Commentary, asides, loose thoughts, unfair complaints
The style here is one that I associate, fairly or otherwise, with Heinlein—meaning, the novel is first-person narrated by a witty smart-ass as he tries to stay two steps ahead of everyone else. There’s a touch of Pratchett in the book too, but most of the Discworld novels are very much third-person, looking in on the absurdities not just of Discworld but to some extent the entire fantasy genre. In this book, Orhan, who heads a corps of engineers in an imperial army, is right at the edge of fourth-wall breaking in his understanding of the conventional tropes of fantasy but not quite—there’s still a bit of sincerity and interior life to him, he’s still in his world.
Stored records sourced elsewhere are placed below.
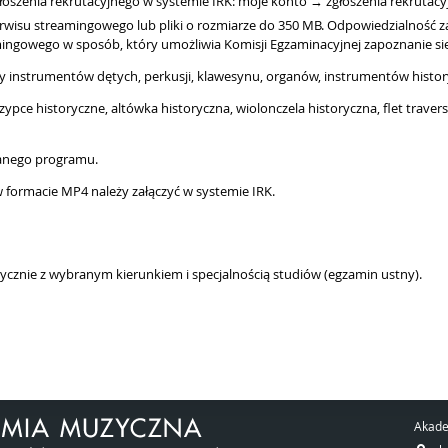
głoszenia rekrutacyjnego w systemie IRK: moje konto → zgłoszenia rekrutac
erwisu streamingowego lub pliki o rozmiarze do 350 MB. Odpowiedzialność 
ingowego w sposób, który umożliwia Komisji Egzaminacyjnej zapoznanie się 
y instrumentów dętych, perkusji, klawesynu, organów, instrumentów histor
zypce historyczne, altówka historyczna, wiolonczela historyczna, flet travers
wanego programu.
 formacie MP4 należy załączyć w systemie IRK.
ycznie z wybranym kierunkiem i specjalnością studiów (egzamin ustny).
Akade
The basic gimmick is that he and his engineers find themselves completely alone in defending a large walled city from a siege by mysterious enemies who have already destroyed the imperial army and navy. So it’s up to Orhan to more or less rebuild the empire by himself while stuck inside the capital city with only engineers, and he’s a member of a subordinated racial caste to boot.
It’s enjoyable enough. I have ambivalent feelings about Heinlein-style smart-ass first-person narrators who are completely reliable, e.g., they are in fact smarter than everyone else and understand the situation they’re in far more comprehensively than anyone around them. Parker clearly gets one of the problems this poses, which is a lack of tension, so while Orhan sees things more clearly than anyone else, he doesn’t see everything in time to anticipate some of the challenges he will face in defending the City. He’s rather like a fantasy MacGyver—he’s going to be able to improvise in a bad situation because he knows a lot about technology, about material culture, and about the real everyday sociology of the City, but he’s still going to get into bad situations. These kinds of characters are fun but they’re also a bit insufferable and sort of empty inside, and they tend to keep all the other characters from developing any sense of personality that you can connect with, because they mostly exist either to loyally (or pragmatically) accept the protagonist’s leadership or as dummies who impede the protagonist by their stupidity or close-mindedness and thus confirm to us, the reader, that the hero is in fact the smartest guy in the room. Generally, you solve the problem of the protagonist’s motivation by putting him in a situation where he just has to take charge and do the right thing by everybody because the alternative is dying, which is pretty much this novel. Sometimes the character is a kind of smart-guy magnet and he starts to draw a few other characters who are sharply perceptive to his side, and that’s also the case here.
Apparently Parker’s other books have some pretty dark content to them, but this one stays on the fun side of things despite some pretty considerable mayhem around the edges. The major distinctive element in the book is definitely the attention to technological systems and to how Orhan and his engineers innovate their way through their difficult situation. Parker does a great job of thinking about how things actually work, about the infrastructures that maintain a walled city under siege or are needed to make siege engines. I once suggested to a colleague that every academic discipline should identify a book that is a love poem dedicated to their discipline, and I suggested that Andy Weir’s The Martian could count as a love poem to chemistry. (My colleague was very worried when I said there was a scene involving hydrazine that is ultimately used to create water, and I said no, no, they make very clear that it’s dangerous.) Well, anyway, this book would be a pretty fair love poem to engineering.
His "Engineer trilogy" is quite good, although darker and maybe focused on how engineers approach politics when forced to. Certainly consistent with the love-poem aspect you mention.